Campylobacter spp. bloodstream infections in immunocompetent vs. immunocompromised patients: A Multinational Cohort Study (2009-2024)
María Paniagua-García, José Manuel Bernal-Aznar, Effrossyni Gkrania-Klotsas, Isobel Soper, María Lluisa Pedro-Botet Montoya, Esteban A Reynaga, Adoración Valiente, María Carmen Domínguez-Jiménez, Andrea Lombardi, María Navarro, Fernando Cobo, Maristela Freire, Ana V Halperin, Laia Alsina, Marguax Garzaro, Silvia Castro Caruso Christ, Julia Laporte-Amargos, Enrique Ruiz de Gopegui-Bordes, Luis Martínez-Martínez, Maura S Oliveira, Victoria García-López, Francisco J Martinez-Marcos, Emilio Cendejas, Alfonso del Arco-Jiménez, Mónica Chávez-Caballero, Salvador López-Cardenas, Manuel Antonio Rodríguez-Iglesias, Carla A Alonso, Maddalena Giannella, Adelina Gimeno-Gascón, Pilar Sánchez-Suero, Silvia Jiménez-Jorge, Jerónimo Pachón, María E Pachón-Ibáñez, Elisa Cordero, Soraya Herrera-Espejo, Sonsoles Salto-Alejandre, Javier Díez de los Ríos, Miguel Blázquez Fraile, M Dolores Quesada, Miguel Ángel López-Zúñiga, Alba Royo-Moreno, Celia Martí-Castellote, Manuel Monsonis-Cabed, Guillem López de Egea, María Ángeles Galán-Ladero, Andrea Prolo-Acosta, José María García de Lomas-Guerrero, Gabriel Sena-Corrales, José Antonio Girón-González, Fátima Galán-Sánchez, Marcia Halpern, Mariana Fernández-Pittol, Mohamed Omar Mohamed-Balghata, Sofie Winderickx, Alberto Romero-PalaciosAbstract
Objectives
Campylobacter spp. bloodstream infections (BSIs) are an emerging clinical challenge, yet information on their clinical features remains limited. We aimed to evaluate their differential clinical characteristics and outcomes in immunocompetent (IC) and immunocompromised (ID) patients.
Methods
A multicenter, multinational, retrospective cohort study of consecutive Campylobacter spp. BSI between 2009 and 2024 was carried out. Demographics, Charlson Comorbidity Index (CCI), types of immunodeficiencies, clinical characteristics, and antimicrobial susceptibility were analyzed. Primary outcomes were relapse or reinfections and all-cause mortality.
Results
Two hundreds and sixty-one episodes were included, 89 (34.1%) in IC and 172 (65.9%) in ID patients.
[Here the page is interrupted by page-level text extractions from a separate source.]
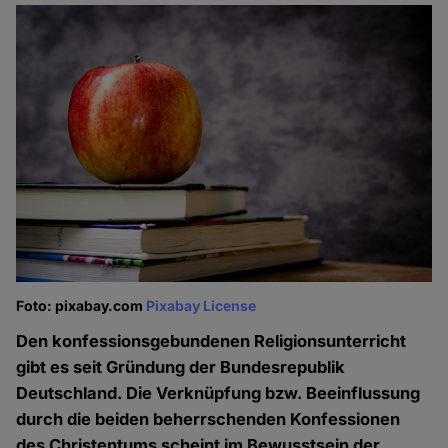
Foto: pixabay.com
Pixabay License
Den konfessionsgebundenen Religionsunterricht
gibt es seit Gründung der Bundesrepublik
Deutschland. Die Verknüpfung bzw. Beeinflussung
durch die beiden beherrschenden Konfessionen
des Christentums scheint im Bewusstsein der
Among the 172 ID patients, 104 (60.5%) and 68 (39.5%) had humoral and non-humoral (primary or secondary), and 42 (24.4%) primary immunodeficiencies (PID). Patients with humoral-ID were younger (median years 40; IQR: 23–66), with lower CCI (2; IQR:1–5), and had higher frequency of previous Campylobacter spp. infection. Resistance rates to fluoroquinolones (75%) and macrolides (14.5%) were high. BSI relapse or reinfection occurred in 21 (8.0%) patients, mostly with humoral-ID (N=19, 18.3%), 11 (57.9%) of whom with PID. Thirty-day all-cause mortality occurred in 26 (9.9%) patients across the entire cohort; mortality was lower among humoral-ID (N=5, 4.8%) than in IC (N=12, 13.5%; p=0.05) patients.
Conclusions
Patients with humoral-ID and Campylobacter spp. BSI were younger, had fewer comorbidities, and C. coli represented the more frequent species. Relapse or reinfection was common in humoral-ID, particularly those with PID. The antimicrobial resistance in C. coli and C. jejuni arise a clinical concern.